● Exercise instructions: The expected output is the full set of entries, printed exactly, without pictures.

● The input:
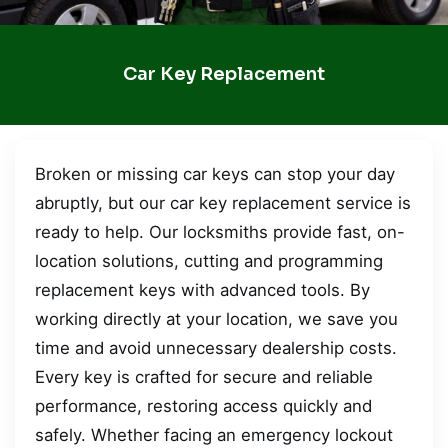
Car Key Replacement
Broken or missing car keys can stop your day
abruptly, but our car key replacement service is
ready to help. Our locksmiths provide fast, on-
location solutions, cutting and programming
replacement keys with advanced tools. By
working directly at your location, we save you
time and avoid unnecessary dealership costs.
Every key is crafted for secure and reliable
performance, restoring access quickly and
safely. Whether facing an emergency lockout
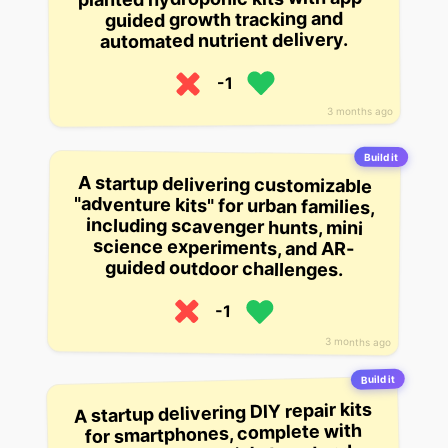
guided growth tracking and
automated nutrient delivery.
-1
3 months ago
Build it
A startup delivering customizable
"adventure kits" for urban families,
including scavenger hunts, mini
science experiments, and AR-
guided outdoor challenges.
-1
3 months ago
Build it
A startup delivering DIY repair kits
for smartphones, complete with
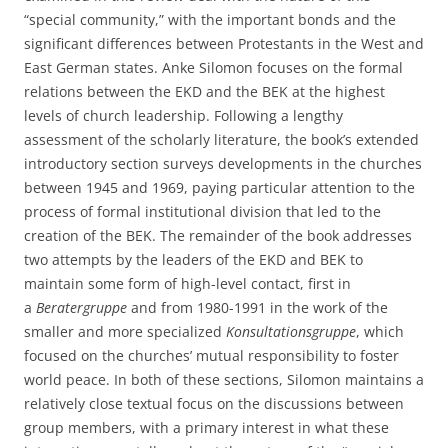
“special community,” with the important bonds and the
significant differences between Protestants in the West and
East German states. Anke Silomon focuses on the formal
relations between the EKD and the BEK at the highest
levels of church leadership. Following a lengthy
assessment of the scholarly literature, the book’s extended
introductory section surveys developments in the churches
between 1945 and 1969, paying particular attention to the
process of formal institutional division that led to the
creation of the BEK. The remainder of the book addresses
two attempts by the leaders of the EKD and BEK to
maintain some form of high-level contact, first in
a
Beratergruppe
and from 1980-1991 in the work of the
smaller and more specialized
Konsultationsgruppe
, which
focused on the churches’ mutual responsibility to foster
world peace. In both of these sections, Silomon maintains a
relatively close textual focus on the discussions between
group members, with a primary interest in what these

● Output below:
Car Key Replacement
Broken or missing car keys can stop your day
abruptly, but our car key replacement service is
ready to help. Our locksmiths provide fast, on-
location solutions, cutting and programming
replacement keys with advanced tools. By
working directly at your location, we save you
time and avoid unnecessary dealership costs.
Every key is crafted for secure and reliable
performance, restoring access quickly and
safely. Whether facing an emergency lockout
guided growth tracking and
automated nutrient delivery.
-1
3 months ago
Build it
A startup delivering customizable
"adventure kits" for urban families,
including scavenger hunts, mini
science experiments, and AR-
guided outdoor challenges.
-1
3 months ago
Build it
A startup delivering DIY repair kits
for smartphones, complete with
“special community,” with the important bonds and the
significant differences between Protestants in the West and
East German states. Anke Silomon focuses on the formal
relations between the EKD and the BEK at the highest
levels of church leadership. Following a lengthy
assessment of the scholarly literature, the book’s extended
introductory section surveys developments in the churches
between 1945 and 1969, paying particular attention to the
process of formal institutional division that led to the
creation of the BEK. The remainder of the book addresses
two attempts by the leaders of the EKD and BEK to
maintain some form of high-level contact, first in
a
Beratergruppe
and from 1980-1991 in the work of the
smaller and more specialized
Konsultationsgruppe
, which
focused on the churches’ mutual responsibility to foster
world peace. In both of these sections, Silomon maintains a
relatively close textual focus on the discussions between
group members, with a primary interest in what these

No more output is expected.